Aber wenn man in meiner Kindheit eine richtige Weihnachtsbeleuchtung sehen wollte, musste diese von der Stadt organisiert werden, denn sie erforderte Steuergelder und einen Energieaufwand, mit dem nur die Griswolds mithalten konnten. Wenn wir an diesen Auslagen vorbeifuhren und dem kleinen AM-Sender mit seiner knisternden Weihnachtsmusik lauschten, kamen wir immer in Weihnachtsstimmung. Diese Shows gibt es immer noch und sie sind größer denn je, aber sie haben auch eine neue Tradition inspiriert: durch die Viertel zu fahren und nach dem einen Haus zu suchen, das eine eigene choreografierte Lichtshow mit Musik und Weihnachtsfilmszenen veranstaltet.
Hausbesitzervereinigungen hassen sie ganz sicher, aber ich liebe sie.
Als meine Frau und ich vor zwanzig Jahren geheiratet haben, stammten unsere Rezepte für Heiligabend aus uralten Kochbüchern, die wir einmal im Jahr wieder hervorholten. Diese Tradition hat sich nicht so sehr verändert, sondern lediglich die Plattformen verlagert.

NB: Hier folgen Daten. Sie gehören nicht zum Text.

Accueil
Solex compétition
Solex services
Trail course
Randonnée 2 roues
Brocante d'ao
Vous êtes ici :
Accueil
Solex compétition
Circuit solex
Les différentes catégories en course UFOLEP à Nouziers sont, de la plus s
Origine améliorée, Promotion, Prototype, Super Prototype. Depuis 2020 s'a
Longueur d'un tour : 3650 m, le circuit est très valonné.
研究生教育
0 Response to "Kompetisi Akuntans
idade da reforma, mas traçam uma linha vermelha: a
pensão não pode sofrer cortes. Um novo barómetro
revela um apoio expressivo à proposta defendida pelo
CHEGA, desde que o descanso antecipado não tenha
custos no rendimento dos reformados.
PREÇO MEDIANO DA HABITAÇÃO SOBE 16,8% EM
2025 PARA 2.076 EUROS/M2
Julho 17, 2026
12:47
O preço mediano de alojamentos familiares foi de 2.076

Früher haben wir Rezepte vermasselt, weil Omas Anweisungen ungenau waren; heute vermasseln wir sie, weil TikTok gelogen hat.

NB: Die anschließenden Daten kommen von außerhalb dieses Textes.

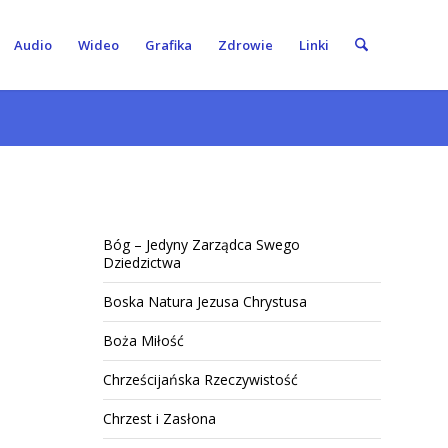
Audio
Wideo
Grafika
Zdrowie
Linki
Bóg – Jedyny Zarządca Swego
Dziedzictwa
Boska Natura Jezusa Chrystusa
Boża Miłość
Chrześcijańska Rzeczywistość
Chrzest i Zasłona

Wir verbringen den Abend mit der Familie, spielen Spiele und wenn die Nacht sich dem Ende neigt, schlüpfen wir in unsere passenden Weihnachtspyjamas. Manchmal meinen sie es ernst, manchmal nicht, und wir halten den Moment mit unseren Handys fest und schicken die misslungenen Aufnahmen sofort in den Familiengruppenchat. Das ist ein himmelweiter Unterschied zu den Einwegkameras meiner Jugend, als man erst Wochen später wusste, ob ein Foto etwas geworden war. Die Werkzeuge haben sich geändert, aber der Impuls, den Moment einzufrieren, ist nie verschwunden.

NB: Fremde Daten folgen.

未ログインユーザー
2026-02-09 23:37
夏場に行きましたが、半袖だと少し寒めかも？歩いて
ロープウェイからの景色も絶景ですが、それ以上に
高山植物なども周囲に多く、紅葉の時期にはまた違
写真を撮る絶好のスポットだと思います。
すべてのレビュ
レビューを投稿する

Und dann ist da noch der Zauber der Vorfreude auf die Ankunft des Weihnachtsmanns. Als die Kinder jünger waren, versammelten wir uns um die Santa Tracker App und beobachteten, wie sich das kleine Symbol über den Globus bewegte, als wären wir die Flugsicherung am Nordpol. Als ich Kind war, bedeutete „den Weihnachtsmann beobachten“, auf der Heimfahrt von Familienfeiern aus dem Autofenster zu starren und den Sternenhimmel nach einem magischen Funken abzusuchen. Das Medium änderte sich, von der Vorstellungskraft zum GPS, aber das Staunen blieb dasselbe.
Dann gehen wir zu unserem alljährlichen Weihnachtsfilm-Turnier über. Jeder gibt seine Tipps ab, wir erstellen den Turnierbaum und achten darauf, dass die Diskussionen innerhalb des Spiels stattfinden. Und dank Streaming ist fast alles, was wir auswählen, nur wenige Klicks entfernt. Keine VHS-Schnitzeljagd, keine zerkratzten DVDs, keine Ausflüge zu Blockbuster am Heiligabend – nur ein paar Klicks und eine Beschwerde darüber, dass ein obskurer Weihnachtsfilm aus den 90ern irgendwie 10 Dollar zum Ausleihen kostet.
Und doch, unter all der neuen Technik, dem Komfort und dem Lärm, bleibt eines konstant: die Verbundenheit, die Gemütlichkeit inmitten des Chaos, die Vorfreude, die durch das ganze Haus pulsiert. Schließlich kehrt Ruhe in der Nacht ein, die Kinder gehen ihrer Wege, wir schalten die Weihnachtsfolgen von „The Office“ ein, erledigen die letzten Vorbereitungen und lassen uns auf das vertraute, langsame Ausatmen ein, das ich noch aus meiner eigenen Kindheit kenne, auch wenn alles um mich herum jetzt völlig anders aussieht.
Die Technologie um uns herum entwickelt sich ständig weiter, um Probleme zu lösen, Freude zu bereiten und uns auf neue Weise zu verbinden. Doch so wie „A Christmas Story“ den Wandel des Festes über die Generationen hinweg zeigt, unterstreicht all diese Innovation nur, wie beständig die Menschen sind, die im Mittelpunkt stehen.